Q:How to distinguish carbon rods to identify carbon fishing rods?: I'm also waiting to learn! It seems all very busy, the masters are not on-line

Q:How does carbon impact food production?: Carbon impacts food production in several ways. Firstly, carbon dioxide (CO2) is a major greenhouse gas that contributes to climate change. Increased levels of CO2 in the atmosphere lead to higher temperatures, altered rainfall patterns, and more frequent extreme weather events, all of which can negatively affect crop growth and productivity. For example, excessive heat can reduce crop yields and quality, while intense rainfall or droughts can cause flooding or water scarcity, respectively, both of which can damage crops and reduce agricultural productivity. Furthermore, carbon emissions from agricultural practices, such as the use of synthetic fertilizers, deforestation for agriculture, and livestock production, contribute to the overall carbon footprint of the food system. These emissions exacerbate climate change, creating a vicious cycle where climate change negatively impacts food production, while food production contributes to climate change. Additionally, carbon emissions from the transportation and processing of food also impact its production. The transportation of food over long distances, often involving the use of fossil fuels, results in carbon emissions. Similarly, the processing and packaging of food require energy, often derived from fossil fuels, which further contributes to carbon emissions. To mitigate the carbon impact on food production, sustainable agricultural practices need to be adopted. This includes practices such as agroforestry, organic farming, and precision agriculture, which can help sequester carbon in soils, reduce the reliance on synthetic fertilizers, and improve overall soil health. Additionally, reducing food waste and promoting local and seasonal food consumption can reduce carbon emissions associated with transportation and processing. Overall, carbon impacts food production through its contribution to climate change and associated extreme weather events, as well as through emissions generated from agricultural practices and food processing. Addressing these impacts is crucial for ensuring food security and sustainability in the face of climate change.
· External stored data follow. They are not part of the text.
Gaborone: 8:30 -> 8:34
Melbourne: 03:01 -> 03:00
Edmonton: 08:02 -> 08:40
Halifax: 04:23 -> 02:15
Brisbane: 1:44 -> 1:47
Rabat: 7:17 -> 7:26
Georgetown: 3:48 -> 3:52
Q:How much is a ton of carbon fiber? How much difference is made between domestic and imported?: Industrial grade carbon fiber, ranging in price from 160 thousand to 290 thousand.

Q:What are the properties of carbon-based rubber?: Carbon-based rubber, known also as carbon black-filled rubber, possesses a range of important properties that make it highly desirable for a variety of applications. To begin with, carbon-based rubber demonstrates excellent elasticity and flexibility, enabling it to endure repeated stretching and compression without permanent deformation. This particular quality renders it ideal for the manufacturing of products like tires, gaskets, and seals. Moreover, carbon-based rubber exhibits exceptional resistance to abrasion and wear, ensuring its longevity even in harsh conditions and with prolonged use. This attribute proves particularly advantageous in applications where the rubber material experiences friction or constant contact with rough surfaces. Additionally, carbon-based rubber showcases remarkable resistance to various environmental factors. It boasts excellent resistance to ozone, sunlight, and weathering, making it suitable for outdoor applications where exposure to UV radiation and extreme temperatures is expected. Its resistance to chemicals and oils further enhances its versatility, enabling its use in industries such as automotive, aerospace, and manufacturing. Another notable property of carbon-based rubber is its electrical conductivity. This characteristic renders it an ideal material for applications that necessitate static dissipation or protection against electrostatic discharge, such as in electronic devices, conveyor belts, and industrial flooring. Furthermore, carbon-based rubber displays good adhesion to various substrates, allowing it to form strong bonds when employed in adhesive applications or as a lining material. Overall, the exceptional elasticity, abrasion resistance, environmental resistance, electrical conductivity, and adhesion capabilities of carbon-based rubber contribute to its status as a highly sought-after material.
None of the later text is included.